---------- DATASET EXCERPTS

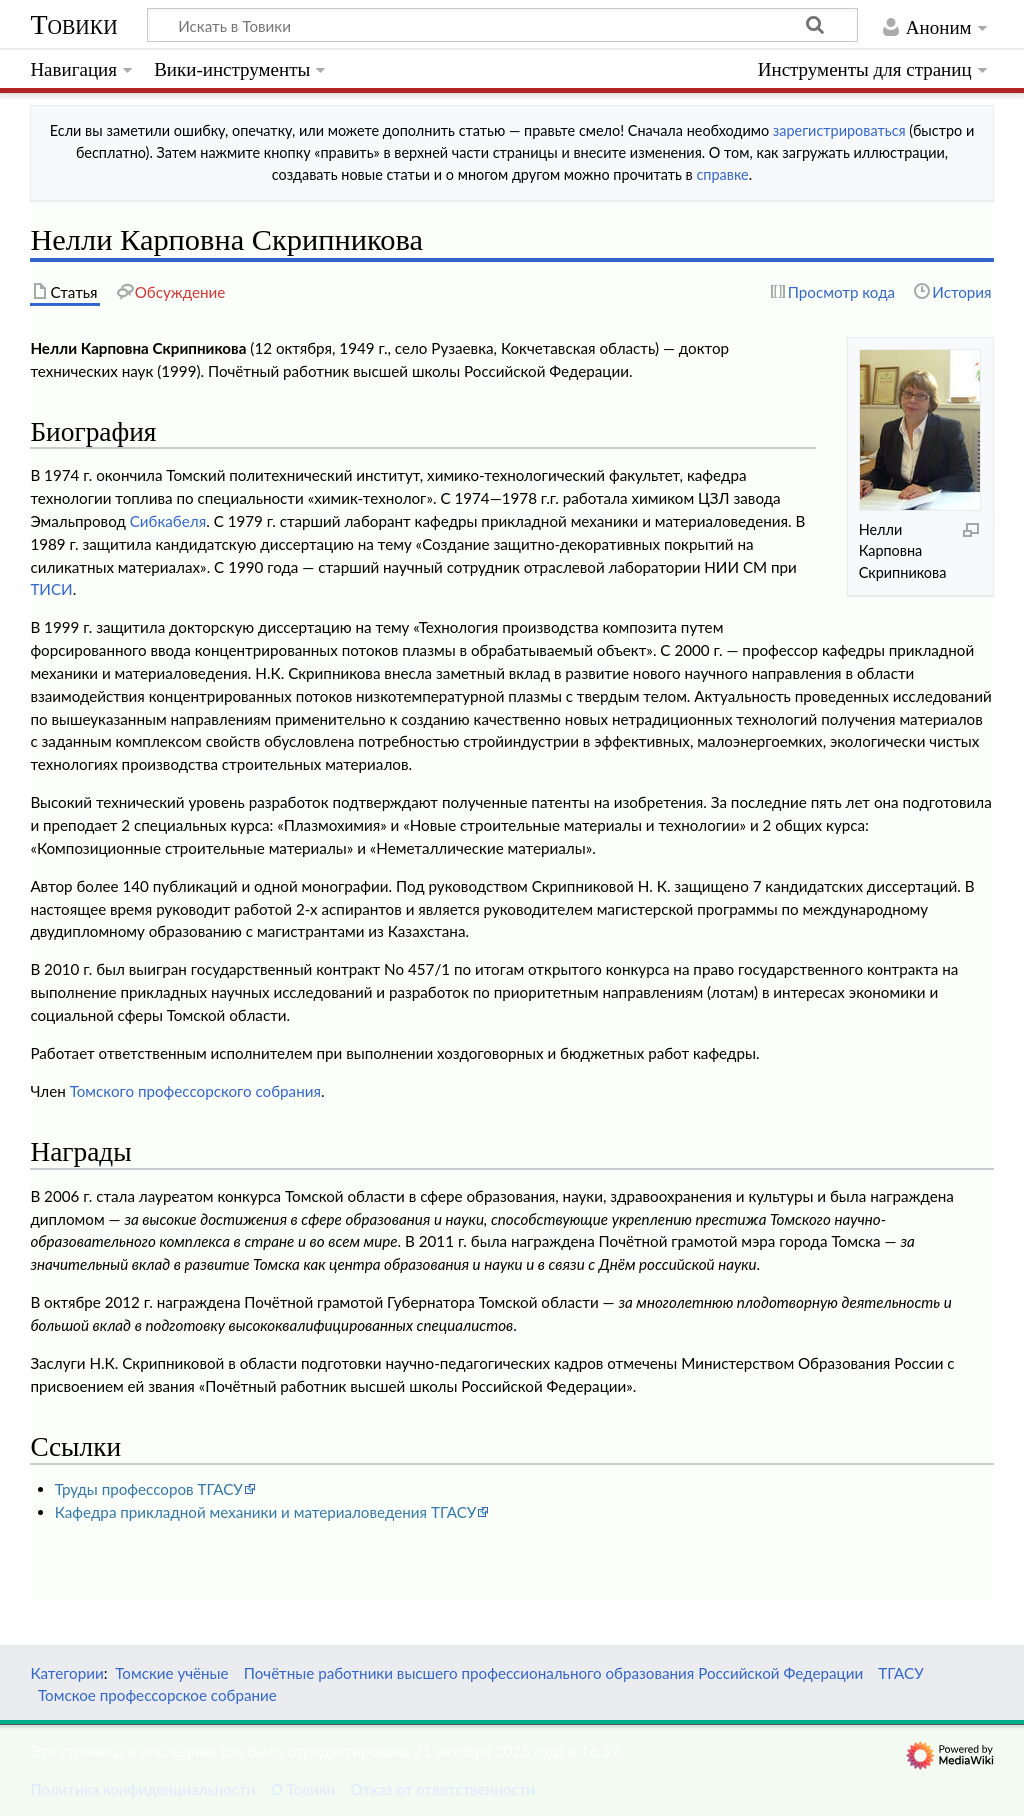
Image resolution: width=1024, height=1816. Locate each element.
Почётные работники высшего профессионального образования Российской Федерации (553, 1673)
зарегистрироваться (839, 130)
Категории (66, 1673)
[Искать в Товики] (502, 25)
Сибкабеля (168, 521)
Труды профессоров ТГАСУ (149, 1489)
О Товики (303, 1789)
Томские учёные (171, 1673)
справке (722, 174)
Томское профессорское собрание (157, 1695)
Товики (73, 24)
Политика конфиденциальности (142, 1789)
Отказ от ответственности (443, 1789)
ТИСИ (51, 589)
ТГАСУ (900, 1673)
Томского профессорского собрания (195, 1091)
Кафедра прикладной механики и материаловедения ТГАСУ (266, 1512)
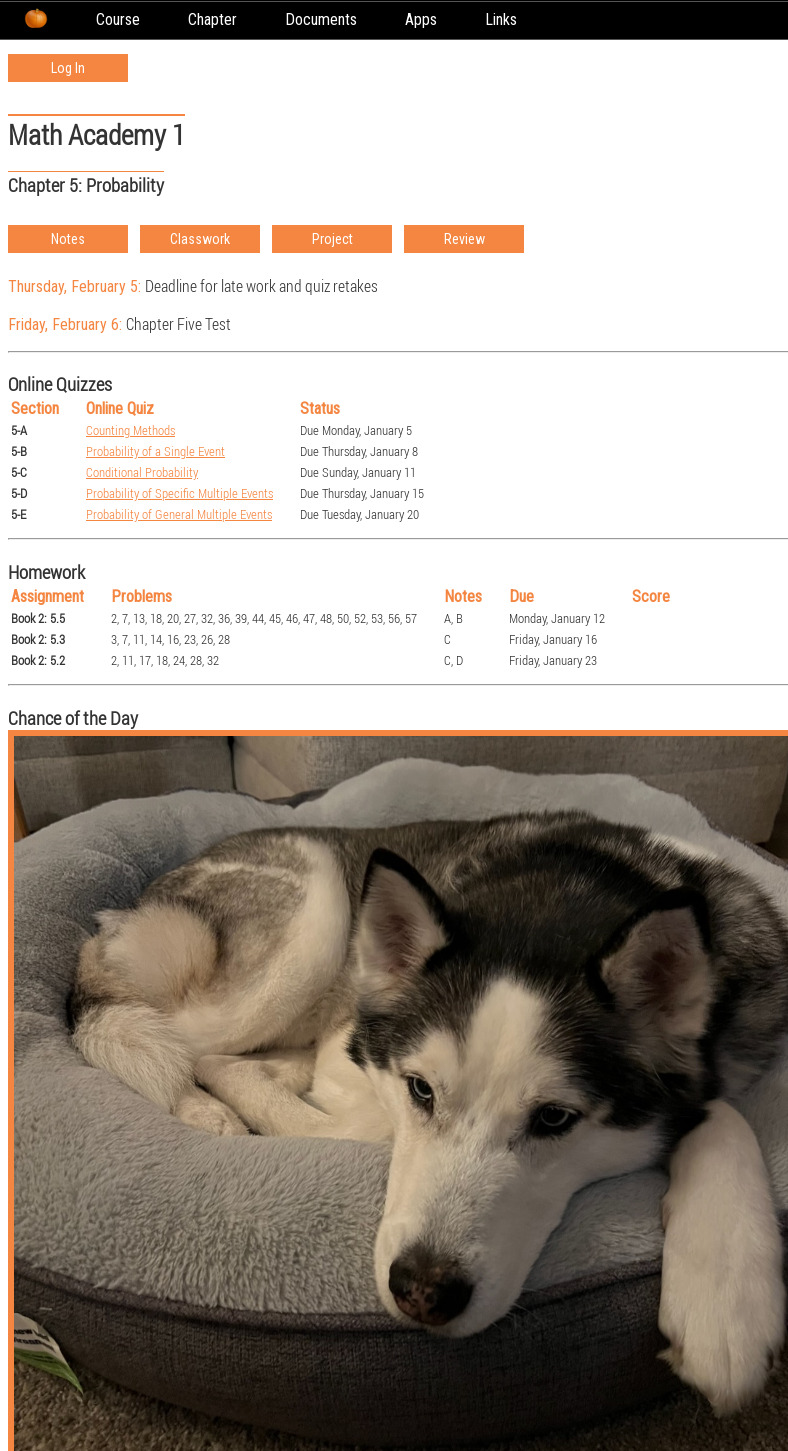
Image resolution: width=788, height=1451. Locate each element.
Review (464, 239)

--------------------

■ WHAT TO DO: Excluding images, return all of the records above word for word.

■ OUTPUT FOR THIS TASK:
Image resolution: width=1024, height=1816. Locate each element.
Почётные работники высшего профессионального образования Российской Федерации (553, 1673)
зарегистрироваться (839, 130)
Категории (66, 1673)
[Искать в Товики] (502, 25)
Сибкабеля (168, 521)
Труды профессоров ТГАСУ (149, 1489)
О Товики (303, 1789)
Томские учёные (171, 1673)
справке (722, 174)
Томское профессорское собрание (157, 1695)
Товики (73, 24)
Политика конфиденциальности (142, 1789)
Отказ от ответственности (443, 1789)
ТИСИ (51, 589)
ТГАСУ (900, 1673)
Томского профессорского собрания (195, 1091)
Кафедра прикладной механики и материаловедения ТГАСУ (266, 1512)
Image resolution: width=788, height=1451. Locate each element.
Review (464, 239)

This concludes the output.